> **WORK INSTRUCTIONS**
Below are entries; copy exactly the lines from the one with "ပင်မစာမျက်နှာ" through the one with "Jason Bourne (2016)", both included, and leave out the rest.

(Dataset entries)
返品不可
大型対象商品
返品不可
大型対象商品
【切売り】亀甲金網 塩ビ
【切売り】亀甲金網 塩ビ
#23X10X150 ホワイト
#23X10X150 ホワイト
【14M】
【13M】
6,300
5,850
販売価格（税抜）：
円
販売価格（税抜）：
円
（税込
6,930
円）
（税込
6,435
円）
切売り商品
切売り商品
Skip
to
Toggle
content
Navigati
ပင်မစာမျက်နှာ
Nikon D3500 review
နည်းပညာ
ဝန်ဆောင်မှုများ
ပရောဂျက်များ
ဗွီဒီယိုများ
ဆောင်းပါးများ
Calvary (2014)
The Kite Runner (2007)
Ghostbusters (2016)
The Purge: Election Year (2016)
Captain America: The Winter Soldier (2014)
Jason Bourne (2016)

--

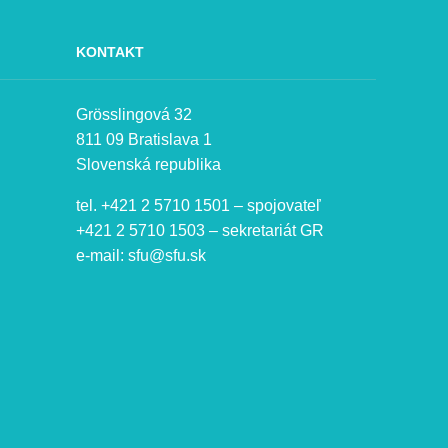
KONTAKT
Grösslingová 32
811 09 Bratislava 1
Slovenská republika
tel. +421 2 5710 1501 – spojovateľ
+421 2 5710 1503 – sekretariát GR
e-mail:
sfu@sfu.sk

> **OUTPUT FOR THIS TASK**
ပင်မစာမျက်နှာ
Nikon D3500 review
နည်းပညာ
ဝန်ဆောင်မှုများ
ပရောဂျက်များ
ဗွီဒီယိုများ
ဆောင်းပါးများ
Calvary (2014)
The Kite Runner (2007)
Ghostbusters (2016)
The Purge: Election Year (2016)
Captain America: The Winter Soldier (2014)
Jason Bourne (2016)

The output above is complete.